I continued to cull out easy true negatives removing messages that mentioned famous people, brands, popular unrelated hashtags, and topics, using several short Python scripts, but still I found nothing. My maps would just get noisier, and no previous, unique, ground zero emerged.

I tried tracking the locations of the people that were at the right place and time (Downtime, 5/18 8:10) back a couple of to see if they had been in the same place and time somewhere, but that shed no light either. People in Vastopolis live positively brownian lives, moving from one location to a totally different one in an apparently random fashion.

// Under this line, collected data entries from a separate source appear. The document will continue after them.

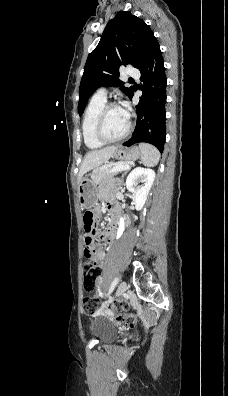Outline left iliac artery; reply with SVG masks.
I'll return each instance as SVG.
<instances>
[{"mask_svg":"<svg viewBox=\"0 0 228 396\" xmlns=\"http://www.w3.org/2000/svg\"><path fill=\"white\" fill-rule=\"evenodd\" d=\"M118 278H115L114 281L112 282L109 291H108V296L113 292L114 288L116 287L117 283H118Z\"/></svg>","mask_w":228,"mask_h":396,"instance_id":"1","label":"left iliac artery"}]
</instances>
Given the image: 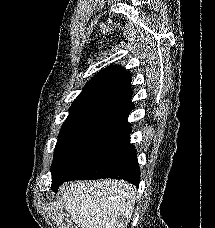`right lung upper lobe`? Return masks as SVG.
Wrapping results in <instances>:
<instances>
[{"instance_id":"right-lung-upper-lobe-1","label":"right lung upper lobe","mask_w":215,"mask_h":228,"mask_svg":"<svg viewBox=\"0 0 215 228\" xmlns=\"http://www.w3.org/2000/svg\"><path fill=\"white\" fill-rule=\"evenodd\" d=\"M131 75L121 66H109L86 83L69 110L61 131L92 121L128 124Z\"/></svg>"}]
</instances>
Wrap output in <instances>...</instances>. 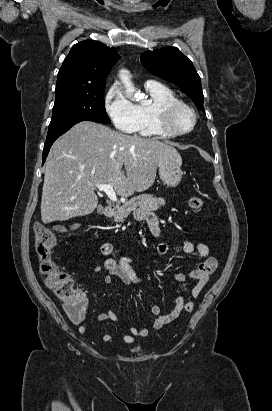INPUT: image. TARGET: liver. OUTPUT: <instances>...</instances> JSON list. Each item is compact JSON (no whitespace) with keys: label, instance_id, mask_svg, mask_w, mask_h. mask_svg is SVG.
I'll return each mask as SVG.
<instances>
[{"label":"liver","instance_id":"1","mask_svg":"<svg viewBox=\"0 0 272 411\" xmlns=\"http://www.w3.org/2000/svg\"><path fill=\"white\" fill-rule=\"evenodd\" d=\"M168 159L182 164L178 151L164 142L126 135L94 122L77 123L50 150L42 189V222L91 214L98 205L96 184L111 183L123 197L143 192L155 182L158 164Z\"/></svg>","mask_w":272,"mask_h":411}]
</instances>
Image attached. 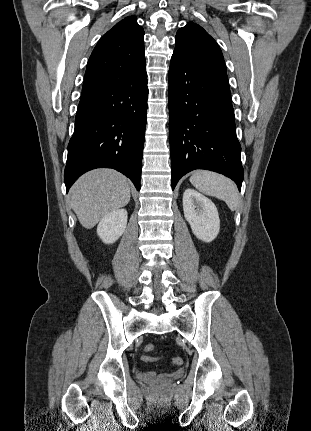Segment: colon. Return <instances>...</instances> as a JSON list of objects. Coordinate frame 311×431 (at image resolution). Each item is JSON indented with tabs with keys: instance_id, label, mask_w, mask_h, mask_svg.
<instances>
[{
	"instance_id": "1",
	"label": "colon",
	"mask_w": 311,
	"mask_h": 431,
	"mask_svg": "<svg viewBox=\"0 0 311 431\" xmlns=\"http://www.w3.org/2000/svg\"><path fill=\"white\" fill-rule=\"evenodd\" d=\"M144 350L146 352H152L154 350V345L153 344H147L144 347ZM141 359H142V361L148 362V363H152V362H156L157 361V358L149 356V355H143L141 357ZM172 362H173L174 365L180 366V365L183 364V359L181 357H174L172 359Z\"/></svg>"
}]
</instances>
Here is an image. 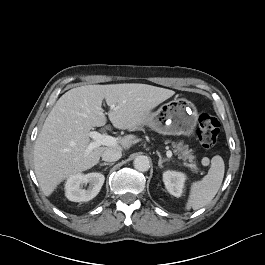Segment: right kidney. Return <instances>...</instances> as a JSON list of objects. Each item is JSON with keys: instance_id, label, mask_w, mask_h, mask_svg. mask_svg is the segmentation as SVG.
Wrapping results in <instances>:
<instances>
[{"instance_id": "1", "label": "right kidney", "mask_w": 265, "mask_h": 265, "mask_svg": "<svg viewBox=\"0 0 265 265\" xmlns=\"http://www.w3.org/2000/svg\"><path fill=\"white\" fill-rule=\"evenodd\" d=\"M105 177L101 173L75 174L65 184V195L73 202H85L93 199L100 191ZM89 184L87 189L83 185Z\"/></svg>"}]
</instances>
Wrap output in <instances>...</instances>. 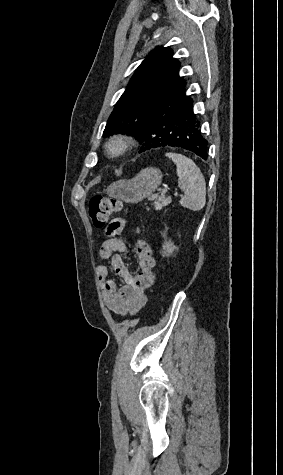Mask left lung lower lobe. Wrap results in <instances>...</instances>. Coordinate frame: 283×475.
I'll use <instances>...</instances> for the list:
<instances>
[{"instance_id":"obj_1","label":"left lung lower lobe","mask_w":283,"mask_h":475,"mask_svg":"<svg viewBox=\"0 0 283 475\" xmlns=\"http://www.w3.org/2000/svg\"><path fill=\"white\" fill-rule=\"evenodd\" d=\"M185 80L165 95L153 108L141 133L145 142L140 153L152 148L171 146L208 158V141L201 133V122L193 112V100L185 94Z\"/></svg>"}]
</instances>
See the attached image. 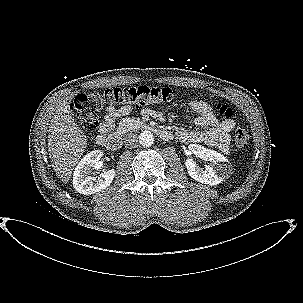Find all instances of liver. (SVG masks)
Segmentation results:
<instances>
[{
  "label": "liver",
  "mask_w": 303,
  "mask_h": 303,
  "mask_svg": "<svg viewBox=\"0 0 303 303\" xmlns=\"http://www.w3.org/2000/svg\"><path fill=\"white\" fill-rule=\"evenodd\" d=\"M72 97H64L56 106L49 126L48 152L52 167L63 183H67L85 151L87 141L70 111Z\"/></svg>",
  "instance_id": "liver-1"
}]
</instances>
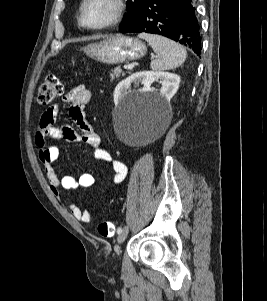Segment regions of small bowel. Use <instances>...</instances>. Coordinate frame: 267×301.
Wrapping results in <instances>:
<instances>
[{
    "instance_id": "obj_1",
    "label": "small bowel",
    "mask_w": 267,
    "mask_h": 301,
    "mask_svg": "<svg viewBox=\"0 0 267 301\" xmlns=\"http://www.w3.org/2000/svg\"><path fill=\"white\" fill-rule=\"evenodd\" d=\"M91 96V90L86 85L78 84L62 99V103L69 104V115L76 125V129L68 125L57 126L55 124L62 103H57L46 109L40 118L35 143L50 188L57 197L60 195L61 189L87 188L92 186L95 181L93 175L87 172L77 178L72 175L62 177L59 175L54 165L59 156V148L56 143L58 141L83 142L91 146L94 149L95 159L111 165L114 184L123 182L127 175L126 165L114 158L108 149L101 147L99 135L85 117L84 108L90 101ZM70 211L72 216L79 222L88 224L92 220L91 213L77 205L71 204Z\"/></svg>"
}]
</instances>
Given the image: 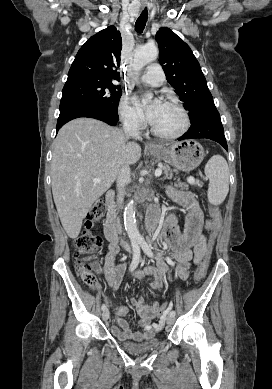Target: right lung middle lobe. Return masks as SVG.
<instances>
[{
    "label": "right lung middle lobe",
    "instance_id": "dd1d6c3e",
    "mask_svg": "<svg viewBox=\"0 0 272 389\" xmlns=\"http://www.w3.org/2000/svg\"><path fill=\"white\" fill-rule=\"evenodd\" d=\"M121 95L120 87L111 81L85 80L65 84L61 100H87L117 111Z\"/></svg>",
    "mask_w": 272,
    "mask_h": 389
}]
</instances>
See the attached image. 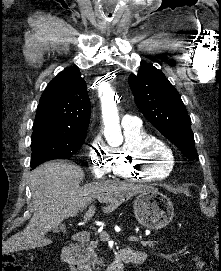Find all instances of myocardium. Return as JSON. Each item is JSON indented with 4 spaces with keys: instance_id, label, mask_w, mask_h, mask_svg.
<instances>
[{
    "instance_id": "myocardium-1",
    "label": "myocardium",
    "mask_w": 221,
    "mask_h": 271,
    "mask_svg": "<svg viewBox=\"0 0 221 271\" xmlns=\"http://www.w3.org/2000/svg\"><path fill=\"white\" fill-rule=\"evenodd\" d=\"M154 147H156L158 150H152L151 153H146L145 156H140L139 157L138 162L141 164L140 169H144V170L148 169L147 167H149V166L147 164L149 162L151 163V161H152L154 167H161V166L163 167L165 165V163L163 161L165 159L167 160V159L171 158V156L170 157L169 156H163V154L168 151V150H164L167 147V145H154L152 147V149Z\"/></svg>"
}]
</instances>
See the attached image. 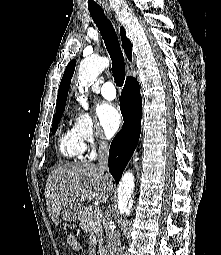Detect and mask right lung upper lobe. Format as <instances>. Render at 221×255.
Returning <instances> with one entry per match:
<instances>
[{
  "label": "right lung upper lobe",
  "instance_id": "cb5924a9",
  "mask_svg": "<svg viewBox=\"0 0 221 255\" xmlns=\"http://www.w3.org/2000/svg\"><path fill=\"white\" fill-rule=\"evenodd\" d=\"M120 35H121V40L123 44L124 51L128 57L129 60L132 58V51H131V42L130 40L126 37V32L123 27L120 28ZM75 64L76 61L72 60L66 67L64 75L62 77L59 90H58V97H57V106H56V113L64 111L65 109V104H66V99H67V94L71 82V78L75 69Z\"/></svg>",
  "mask_w": 221,
  "mask_h": 255
}]
</instances>
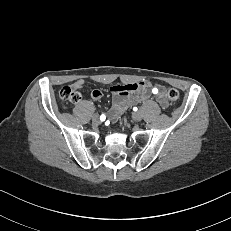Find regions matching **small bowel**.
Returning <instances> with one entry per match:
<instances>
[{
  "mask_svg": "<svg viewBox=\"0 0 231 231\" xmlns=\"http://www.w3.org/2000/svg\"><path fill=\"white\" fill-rule=\"evenodd\" d=\"M85 84L83 79H78L73 83L75 89H81ZM150 86L147 81L138 83H125L123 85H117L112 87L113 102L112 107L108 112L110 120H116L120 114L124 111L127 105L140 101L146 97V89ZM160 89V94H156L157 102L163 107H168V101L163 89ZM102 92L95 89L91 92V97L94 100H100L102 98Z\"/></svg>",
  "mask_w": 231,
  "mask_h": 231,
  "instance_id": "c3829d8e",
  "label": "small bowel"
}]
</instances>
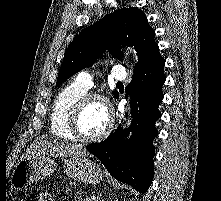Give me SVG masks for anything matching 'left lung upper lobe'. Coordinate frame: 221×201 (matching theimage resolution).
I'll return each instance as SVG.
<instances>
[{"instance_id": "1", "label": "left lung upper lobe", "mask_w": 221, "mask_h": 201, "mask_svg": "<svg viewBox=\"0 0 221 201\" xmlns=\"http://www.w3.org/2000/svg\"><path fill=\"white\" fill-rule=\"evenodd\" d=\"M155 31L150 27L143 11L137 7L123 8L104 16L97 23L85 28L77 35L66 50L58 74L56 87L78 71L89 67L105 51L121 59L120 47L134 46L138 63L134 75L141 72L159 54L154 40ZM118 97V92H113Z\"/></svg>"}]
</instances>
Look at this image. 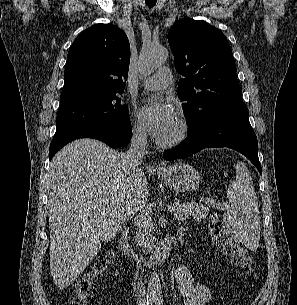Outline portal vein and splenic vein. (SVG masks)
Instances as JSON below:
<instances>
[{"instance_id":"obj_1","label":"portal vein and splenic vein","mask_w":297,"mask_h":305,"mask_svg":"<svg viewBox=\"0 0 297 305\" xmlns=\"http://www.w3.org/2000/svg\"><path fill=\"white\" fill-rule=\"evenodd\" d=\"M217 208H222V205L221 204H217ZM168 210L170 212H174L175 211V205H171L168 207Z\"/></svg>"}]
</instances>
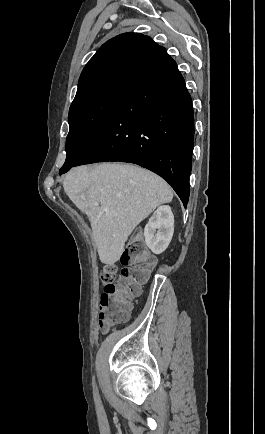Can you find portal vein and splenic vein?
<instances>
[{"label": "portal vein and splenic vein", "mask_w": 265, "mask_h": 434, "mask_svg": "<svg viewBox=\"0 0 265 434\" xmlns=\"http://www.w3.org/2000/svg\"><path fill=\"white\" fill-rule=\"evenodd\" d=\"M95 206H99V204H95Z\"/></svg>", "instance_id": "1"}]
</instances>
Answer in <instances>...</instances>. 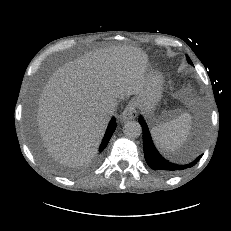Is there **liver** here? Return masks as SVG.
I'll use <instances>...</instances> for the list:
<instances>
[{
    "mask_svg": "<svg viewBox=\"0 0 231 231\" xmlns=\"http://www.w3.org/2000/svg\"><path fill=\"white\" fill-rule=\"evenodd\" d=\"M148 57L134 46L89 52L58 68L38 100L37 125L48 153L67 166L89 163L110 115L107 105L138 95L146 83Z\"/></svg>",
    "mask_w": 231,
    "mask_h": 231,
    "instance_id": "obj_1",
    "label": "liver"
}]
</instances>
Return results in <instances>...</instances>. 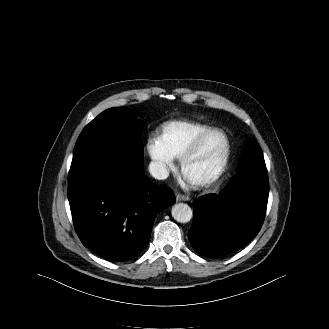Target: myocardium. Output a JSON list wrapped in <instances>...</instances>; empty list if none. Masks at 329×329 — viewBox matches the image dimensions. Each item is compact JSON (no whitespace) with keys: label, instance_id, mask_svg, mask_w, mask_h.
I'll return each instance as SVG.
<instances>
[{"label":"myocardium","instance_id":"f54148a6","mask_svg":"<svg viewBox=\"0 0 329 329\" xmlns=\"http://www.w3.org/2000/svg\"><path fill=\"white\" fill-rule=\"evenodd\" d=\"M214 133H220L225 138L226 148H225V152L223 155V159H222L219 167L217 168V170L211 176H209L203 180H199V181H191L188 179V181L193 186L198 187V188H204V187L211 186L216 181H218L221 178V176L224 174V172L226 171L230 158H231V153H232V144H231V140H230L228 134L220 128H211V129L205 131L204 133L200 134L191 143V145L184 151V153L180 157V172L183 176H185L184 170H185V167H186V164L188 163V161L197 154L202 143L209 136H211Z\"/></svg>","mask_w":329,"mask_h":329}]
</instances>
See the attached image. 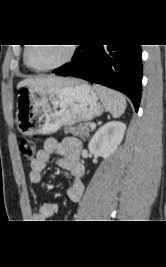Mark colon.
Masks as SVG:
<instances>
[{
    "instance_id": "obj_1",
    "label": "colon",
    "mask_w": 166,
    "mask_h": 267,
    "mask_svg": "<svg viewBox=\"0 0 166 267\" xmlns=\"http://www.w3.org/2000/svg\"><path fill=\"white\" fill-rule=\"evenodd\" d=\"M19 150L23 157L33 159L35 156L36 145L30 139H21L19 142Z\"/></svg>"
}]
</instances>
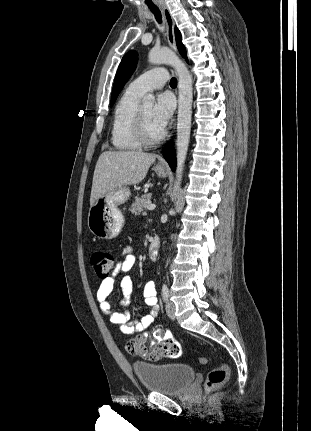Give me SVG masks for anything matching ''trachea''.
I'll use <instances>...</instances> for the list:
<instances>
[{
	"label": "trachea",
	"mask_w": 311,
	"mask_h": 431,
	"mask_svg": "<svg viewBox=\"0 0 311 431\" xmlns=\"http://www.w3.org/2000/svg\"><path fill=\"white\" fill-rule=\"evenodd\" d=\"M151 12L155 15L156 20L161 23V12L158 7H149ZM170 85L173 87L177 86V79L171 78Z\"/></svg>",
	"instance_id": "1"
}]
</instances>
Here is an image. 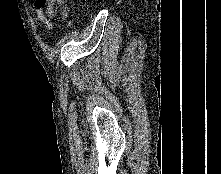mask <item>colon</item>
<instances>
[{
    "instance_id": "colon-1",
    "label": "colon",
    "mask_w": 221,
    "mask_h": 174,
    "mask_svg": "<svg viewBox=\"0 0 221 174\" xmlns=\"http://www.w3.org/2000/svg\"><path fill=\"white\" fill-rule=\"evenodd\" d=\"M64 0H36V3L43 8H46L48 16L54 18L58 12L56 7L63 3Z\"/></svg>"
}]
</instances>
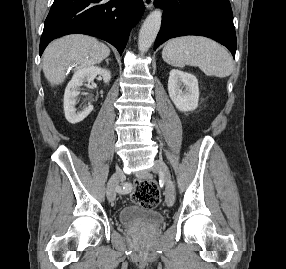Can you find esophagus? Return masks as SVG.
<instances>
[{
	"instance_id": "obj_1",
	"label": "esophagus",
	"mask_w": 286,
	"mask_h": 269,
	"mask_svg": "<svg viewBox=\"0 0 286 269\" xmlns=\"http://www.w3.org/2000/svg\"><path fill=\"white\" fill-rule=\"evenodd\" d=\"M143 1L147 9H151L153 7L154 0H143Z\"/></svg>"
}]
</instances>
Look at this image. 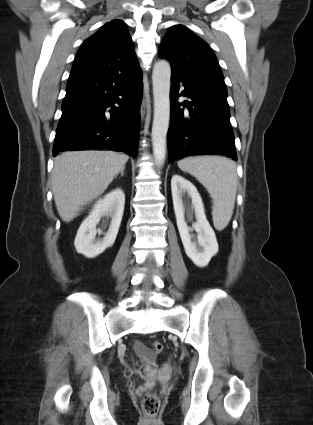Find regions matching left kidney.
<instances>
[{
  "label": "left kidney",
  "instance_id": "5707ae66",
  "mask_svg": "<svg viewBox=\"0 0 313 425\" xmlns=\"http://www.w3.org/2000/svg\"><path fill=\"white\" fill-rule=\"evenodd\" d=\"M171 191L177 227L187 256L193 263L200 267H206L211 258L218 252V243L215 233L206 219L204 205L197 188L180 175H174L171 179ZM187 195L191 198V206L188 209L189 215L194 212L196 222L193 228L198 233L197 242H192L190 228L185 221V206L183 197ZM199 246V249L198 247Z\"/></svg>",
  "mask_w": 313,
  "mask_h": 425
}]
</instances>
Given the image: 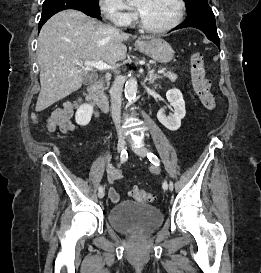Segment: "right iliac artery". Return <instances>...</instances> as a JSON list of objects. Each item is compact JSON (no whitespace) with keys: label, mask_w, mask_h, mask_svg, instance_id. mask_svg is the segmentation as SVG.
<instances>
[{"label":"right iliac artery","mask_w":261,"mask_h":273,"mask_svg":"<svg viewBox=\"0 0 261 273\" xmlns=\"http://www.w3.org/2000/svg\"><path fill=\"white\" fill-rule=\"evenodd\" d=\"M127 158H128V153L126 152V150H123L120 155L121 163H124L127 160ZM98 190L103 191V187L99 186Z\"/></svg>","instance_id":"right-iliac-artery-1"}]
</instances>
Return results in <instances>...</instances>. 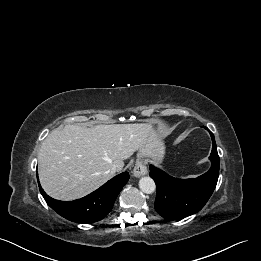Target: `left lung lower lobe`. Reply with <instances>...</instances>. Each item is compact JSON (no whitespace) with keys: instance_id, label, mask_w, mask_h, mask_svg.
Segmentation results:
<instances>
[{"instance_id":"left-lung-lower-lobe-1","label":"left lung lower lobe","mask_w":261,"mask_h":261,"mask_svg":"<svg viewBox=\"0 0 261 261\" xmlns=\"http://www.w3.org/2000/svg\"><path fill=\"white\" fill-rule=\"evenodd\" d=\"M209 132L213 144L209 157L212 165L198 178L177 179L150 165L149 175L155 181L157 188L155 210L163 218L181 219L197 213L212 195L219 176V156L214 135Z\"/></svg>"}]
</instances>
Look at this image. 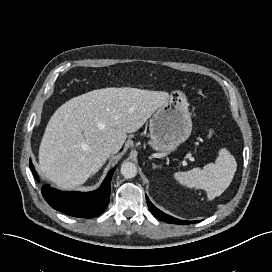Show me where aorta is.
<instances>
[{"label":"aorta","instance_id":"obj_1","mask_svg":"<svg viewBox=\"0 0 272 272\" xmlns=\"http://www.w3.org/2000/svg\"><path fill=\"white\" fill-rule=\"evenodd\" d=\"M121 174L125 178H134L137 175V167L132 162H124L121 166Z\"/></svg>","mask_w":272,"mask_h":272}]
</instances>
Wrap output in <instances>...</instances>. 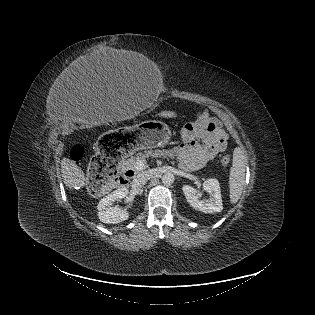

At one point I used different colors for dispaying different types of symptoms, and that brought out the fact that there are actually two different ways the disease is spreading, air and water. Stomach-related symptoms were close to the River Vast's banks, while other lung-related issues were clearly airborne:

When I grayed out messages from people that had already reported they were sick it became clear that the disease was contained. The whole last day is completely grayed out with just a couple of tints of colour, most likely due to a couple of false positives in my filter.

Then Andres showed how you could clearly see the single initial ground zero by just ramping up the time you keep each event on the map, and everything kind of slotted in.

Lucila pointed out that the truck that caused a traffic jam on the 17th was the most likely suspect for causing all this havoc.

Thanks should go to all my classmates at Information Visualization, as a fair deal of bouncing of ideas went on and I can't claim I thought of all the ideas in this submission. I did develop all the visualizations myself though.

The only thing I can't understand is this next figure. What is shown there is both the number of sick messages vs. time, and the number of messages from people that have a sick friend or relative (but that aren't sick themselves). Why do so many people start texting that they have sick relatives at 2AM if the first cases don't appear until 8AM?

Hypothesis on how the infection is being transmitted.

As the video briefly explains, there are indeed two ways the disease is transmitted. Starting on the 18th at around 8:10AM, you can see the disease is airborne. The other starts to show around 2AM on the 19th, and is in the water of the River Vast.

On the afternoon of the 18th people go home sick and that generates many messages from people that got sick that morning, and yet you never see their neighbours or relatives get sick. Althought there are many sick people going out into the suburbs, there are no new cases reported there, so the disease is not person-person transmitted.

Is the outbreak contained?

Yes. As the video shows, during May 20th there are very few new cases reported. This seems to have been an environmental agent that isn't acting any longer.